EXTERIOR: range to St George's Road: main range of 2 storeys,
with 3-storey centre, 8 first-floor windows arranged
1:1:2:1:1:2; with 2-storey, 2-bay infill at left and
one-and-a-half storey lodge to far left. Main range: 2nd and
4th (entrance) bays break forwards and have off-set
buttresses. Quoins, chamfered plinth. Ground floor, to left
are 2-light mullion-and-transom, trefoil-headed windows under
4-centred arches; at right are two 2-light windows with
straight-headed windows and panel of carved foliage between,
otherwise 3-stepped-and-cusped-light mullion and transom
windows with 4-centred arches. Off-centre right entrance:
double pointed doors with glazed traceried lights to upper
part with chamfered head and triple-chamfered moulded
surround. Further pedestrian entrance at right with plank door
and similar pedestrian entrance to wall at far right. First
floor: mainly 2-trefoil-light windows with quatrefoils to
heads, all with gables over, except to second bay a similar
3-light window. Over entrance a canted and gabled oriel window
with 3 stepped cusped lights. Range at left has mullion and
transom ground-floor windows and 3-light mullion windows to
first floor. Off-set buttresses to ground floor, that to
centre supports plinth and statue in niche. Low parapet. Lodge
at left has arcade of 5 trefoil-headed Romanesque-style
windows and granite columnettes between, with continuous
trefoiled hoodmould. Stepped cornice. Peaked roof with
triangular roof dormers with trefoil and quatrefoil windows.
Left return (to Montpellier Street). Mainly 2 storeys, some
attics to gables, and 3-stage tower with tile spire. Mainly
3-light mullion and transom windows, the upper lights cusped,
windows to first floor are stepped, those to ground-floor are
straight-headed.

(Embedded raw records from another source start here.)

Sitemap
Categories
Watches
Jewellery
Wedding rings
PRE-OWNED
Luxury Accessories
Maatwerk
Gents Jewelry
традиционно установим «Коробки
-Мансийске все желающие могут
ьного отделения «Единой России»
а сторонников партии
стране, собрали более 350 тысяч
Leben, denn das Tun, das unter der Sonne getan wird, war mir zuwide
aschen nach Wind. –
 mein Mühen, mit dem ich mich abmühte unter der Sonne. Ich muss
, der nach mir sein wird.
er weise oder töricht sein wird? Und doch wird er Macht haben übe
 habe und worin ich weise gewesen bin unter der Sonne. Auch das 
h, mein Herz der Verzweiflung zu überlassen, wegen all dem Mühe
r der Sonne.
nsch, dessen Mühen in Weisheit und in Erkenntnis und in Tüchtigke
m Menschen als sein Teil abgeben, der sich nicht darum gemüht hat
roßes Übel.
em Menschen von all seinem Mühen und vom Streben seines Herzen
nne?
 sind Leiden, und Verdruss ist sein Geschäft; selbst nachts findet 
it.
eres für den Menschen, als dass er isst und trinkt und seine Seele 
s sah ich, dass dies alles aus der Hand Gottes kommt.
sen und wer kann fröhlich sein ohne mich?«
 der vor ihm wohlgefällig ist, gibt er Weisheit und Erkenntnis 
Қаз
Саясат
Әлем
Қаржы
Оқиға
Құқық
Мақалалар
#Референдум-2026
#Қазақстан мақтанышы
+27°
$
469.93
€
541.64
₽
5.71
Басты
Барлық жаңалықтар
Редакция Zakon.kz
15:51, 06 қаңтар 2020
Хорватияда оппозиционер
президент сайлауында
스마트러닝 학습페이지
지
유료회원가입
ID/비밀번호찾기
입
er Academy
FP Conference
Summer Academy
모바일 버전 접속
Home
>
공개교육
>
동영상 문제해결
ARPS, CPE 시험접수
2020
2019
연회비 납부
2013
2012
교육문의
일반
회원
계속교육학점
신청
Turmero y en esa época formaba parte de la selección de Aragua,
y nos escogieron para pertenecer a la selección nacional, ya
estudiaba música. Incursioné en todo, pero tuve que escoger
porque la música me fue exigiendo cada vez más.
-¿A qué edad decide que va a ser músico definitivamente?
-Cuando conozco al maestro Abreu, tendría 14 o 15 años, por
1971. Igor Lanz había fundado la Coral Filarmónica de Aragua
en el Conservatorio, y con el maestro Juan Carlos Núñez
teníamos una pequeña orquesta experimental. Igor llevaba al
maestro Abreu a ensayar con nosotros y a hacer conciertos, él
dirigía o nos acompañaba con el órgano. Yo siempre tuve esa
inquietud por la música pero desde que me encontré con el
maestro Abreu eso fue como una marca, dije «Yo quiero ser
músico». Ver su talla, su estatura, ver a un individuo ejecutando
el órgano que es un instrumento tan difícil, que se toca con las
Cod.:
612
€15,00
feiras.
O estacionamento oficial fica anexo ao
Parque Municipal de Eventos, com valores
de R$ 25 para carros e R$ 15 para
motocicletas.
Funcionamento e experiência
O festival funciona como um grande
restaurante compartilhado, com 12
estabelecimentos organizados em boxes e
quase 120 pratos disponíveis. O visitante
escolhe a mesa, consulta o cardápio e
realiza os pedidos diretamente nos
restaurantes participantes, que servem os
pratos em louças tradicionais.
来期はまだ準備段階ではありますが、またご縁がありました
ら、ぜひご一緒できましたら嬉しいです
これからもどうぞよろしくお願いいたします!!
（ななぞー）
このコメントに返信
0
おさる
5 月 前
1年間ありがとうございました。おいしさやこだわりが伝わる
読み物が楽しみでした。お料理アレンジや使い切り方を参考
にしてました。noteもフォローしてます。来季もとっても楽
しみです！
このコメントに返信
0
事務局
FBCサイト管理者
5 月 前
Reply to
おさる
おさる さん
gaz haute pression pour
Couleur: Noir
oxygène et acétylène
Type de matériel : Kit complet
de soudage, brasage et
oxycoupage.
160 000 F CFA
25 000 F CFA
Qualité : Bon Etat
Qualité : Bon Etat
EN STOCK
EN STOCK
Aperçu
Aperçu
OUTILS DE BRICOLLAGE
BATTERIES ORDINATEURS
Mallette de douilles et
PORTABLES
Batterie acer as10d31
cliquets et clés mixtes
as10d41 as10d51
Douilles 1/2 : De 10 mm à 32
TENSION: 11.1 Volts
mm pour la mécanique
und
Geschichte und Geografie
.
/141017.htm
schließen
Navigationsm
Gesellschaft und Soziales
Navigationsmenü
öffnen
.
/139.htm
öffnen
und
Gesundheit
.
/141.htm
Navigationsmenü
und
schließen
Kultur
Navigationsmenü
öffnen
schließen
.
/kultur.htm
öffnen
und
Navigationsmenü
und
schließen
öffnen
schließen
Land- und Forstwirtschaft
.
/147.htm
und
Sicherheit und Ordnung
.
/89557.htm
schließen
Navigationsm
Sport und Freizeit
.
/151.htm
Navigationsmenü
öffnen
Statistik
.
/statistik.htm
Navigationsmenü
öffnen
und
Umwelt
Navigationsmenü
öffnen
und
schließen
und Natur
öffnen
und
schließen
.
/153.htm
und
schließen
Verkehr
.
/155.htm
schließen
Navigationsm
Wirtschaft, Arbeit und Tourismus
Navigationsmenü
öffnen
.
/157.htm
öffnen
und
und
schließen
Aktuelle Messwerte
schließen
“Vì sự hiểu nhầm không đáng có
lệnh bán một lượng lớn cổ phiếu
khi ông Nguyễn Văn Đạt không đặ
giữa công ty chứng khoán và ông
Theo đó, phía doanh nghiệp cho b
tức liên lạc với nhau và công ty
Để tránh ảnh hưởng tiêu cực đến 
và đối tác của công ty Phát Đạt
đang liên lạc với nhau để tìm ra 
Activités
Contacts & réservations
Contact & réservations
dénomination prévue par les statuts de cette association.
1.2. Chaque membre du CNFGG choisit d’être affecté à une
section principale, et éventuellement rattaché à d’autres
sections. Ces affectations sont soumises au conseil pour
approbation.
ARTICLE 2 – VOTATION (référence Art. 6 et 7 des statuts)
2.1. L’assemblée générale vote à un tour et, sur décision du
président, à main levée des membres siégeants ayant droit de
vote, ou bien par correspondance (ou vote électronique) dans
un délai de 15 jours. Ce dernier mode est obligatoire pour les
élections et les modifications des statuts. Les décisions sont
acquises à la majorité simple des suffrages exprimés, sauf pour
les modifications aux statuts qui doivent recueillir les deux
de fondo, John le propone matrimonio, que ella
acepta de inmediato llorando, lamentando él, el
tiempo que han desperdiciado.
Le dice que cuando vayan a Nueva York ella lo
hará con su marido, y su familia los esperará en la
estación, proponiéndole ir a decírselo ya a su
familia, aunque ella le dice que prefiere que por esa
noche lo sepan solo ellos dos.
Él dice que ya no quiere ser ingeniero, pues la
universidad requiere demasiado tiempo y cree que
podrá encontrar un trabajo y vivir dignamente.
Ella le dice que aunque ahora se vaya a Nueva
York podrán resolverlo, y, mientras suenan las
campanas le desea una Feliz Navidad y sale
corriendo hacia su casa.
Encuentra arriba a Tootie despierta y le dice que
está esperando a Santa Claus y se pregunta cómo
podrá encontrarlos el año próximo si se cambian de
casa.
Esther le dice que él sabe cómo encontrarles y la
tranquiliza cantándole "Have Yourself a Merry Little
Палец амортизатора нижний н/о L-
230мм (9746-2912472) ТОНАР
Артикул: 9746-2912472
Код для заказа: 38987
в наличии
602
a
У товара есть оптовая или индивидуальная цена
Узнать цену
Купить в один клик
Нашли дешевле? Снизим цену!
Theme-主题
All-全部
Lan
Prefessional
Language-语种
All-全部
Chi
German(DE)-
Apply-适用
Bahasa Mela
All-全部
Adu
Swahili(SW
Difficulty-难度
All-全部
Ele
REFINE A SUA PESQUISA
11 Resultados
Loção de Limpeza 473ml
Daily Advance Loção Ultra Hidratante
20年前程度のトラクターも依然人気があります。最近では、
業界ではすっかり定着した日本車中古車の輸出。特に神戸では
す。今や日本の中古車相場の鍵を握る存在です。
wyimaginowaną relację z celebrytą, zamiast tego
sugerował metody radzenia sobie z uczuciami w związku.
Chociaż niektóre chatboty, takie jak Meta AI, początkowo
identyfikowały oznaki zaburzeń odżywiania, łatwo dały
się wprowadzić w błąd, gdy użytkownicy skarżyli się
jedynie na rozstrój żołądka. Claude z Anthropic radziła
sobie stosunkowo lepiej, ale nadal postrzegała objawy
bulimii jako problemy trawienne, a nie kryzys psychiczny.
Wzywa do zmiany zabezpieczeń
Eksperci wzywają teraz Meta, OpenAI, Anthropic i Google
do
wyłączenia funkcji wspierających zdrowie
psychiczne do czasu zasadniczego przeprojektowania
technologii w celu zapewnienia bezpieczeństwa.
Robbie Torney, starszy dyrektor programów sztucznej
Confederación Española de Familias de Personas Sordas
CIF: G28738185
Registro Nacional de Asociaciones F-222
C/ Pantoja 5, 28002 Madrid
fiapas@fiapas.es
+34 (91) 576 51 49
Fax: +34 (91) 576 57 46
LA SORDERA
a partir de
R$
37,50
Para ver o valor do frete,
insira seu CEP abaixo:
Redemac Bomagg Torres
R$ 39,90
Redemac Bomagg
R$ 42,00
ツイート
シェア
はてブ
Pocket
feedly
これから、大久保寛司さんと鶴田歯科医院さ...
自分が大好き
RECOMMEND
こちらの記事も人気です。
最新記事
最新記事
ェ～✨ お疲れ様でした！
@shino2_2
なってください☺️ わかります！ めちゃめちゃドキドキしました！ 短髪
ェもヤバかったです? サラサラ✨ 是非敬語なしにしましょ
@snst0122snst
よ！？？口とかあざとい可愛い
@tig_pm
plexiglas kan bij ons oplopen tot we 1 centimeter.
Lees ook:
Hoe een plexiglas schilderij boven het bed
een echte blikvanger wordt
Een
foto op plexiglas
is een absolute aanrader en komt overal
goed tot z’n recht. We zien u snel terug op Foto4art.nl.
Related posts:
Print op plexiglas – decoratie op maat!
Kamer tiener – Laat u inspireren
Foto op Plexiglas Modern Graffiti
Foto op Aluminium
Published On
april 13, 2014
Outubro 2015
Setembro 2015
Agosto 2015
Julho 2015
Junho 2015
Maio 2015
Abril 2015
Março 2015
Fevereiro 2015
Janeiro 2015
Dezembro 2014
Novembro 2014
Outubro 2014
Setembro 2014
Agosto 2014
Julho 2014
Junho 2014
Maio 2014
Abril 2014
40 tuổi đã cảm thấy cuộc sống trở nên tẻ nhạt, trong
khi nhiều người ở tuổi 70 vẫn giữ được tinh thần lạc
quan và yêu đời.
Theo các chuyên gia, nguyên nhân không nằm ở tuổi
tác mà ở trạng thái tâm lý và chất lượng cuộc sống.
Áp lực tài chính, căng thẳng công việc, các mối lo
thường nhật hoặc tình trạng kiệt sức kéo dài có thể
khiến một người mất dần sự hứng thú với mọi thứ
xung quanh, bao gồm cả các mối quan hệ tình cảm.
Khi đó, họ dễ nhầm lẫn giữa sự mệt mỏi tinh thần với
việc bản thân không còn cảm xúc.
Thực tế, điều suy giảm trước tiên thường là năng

Off-centre tower has pointed openings in
moulded surrounds and plank door. To south of Robson block is
a single-storey hall which has buttressed elevation with
dentil cornice and mullion windows, with dormers and louvred
pyramidal-roofed ventilators, facing east.
INTERIOR: noted as retaining original plasterwork, woodwork
and stained glass.
SUBSIDIARY FEATURES: abutting entrance are railings on low
chamfered walls have alternate sword handle finials with 2
pedestrian gates to right and left of main entrance and
further pedestrian entrance in wall at left between piers with
off-sets and cross-gabled and peaked caps. Railings continue
to left return with 2 further piers.
HISTORICAL NOTE: the school moved to this site in the 1870s.
Walls abut Railings and Gatepiers to Fauconberg House, St
George's Road (qv).
A large, late Victorian school complex, the evolution of which
can be clearly read in the structure, but which is
architecturally most notable for the earlier parts by
Middleton and Prothero; the other elevations form a
significant and familiar feature of the streetscape.
(The Buildings of England: Verey D: Gloucestershire: The Vale
and The Forest of Dean: London: 1970-: 136; Illustrated Guide
to the Cheltenham Ladies' College: 1931-).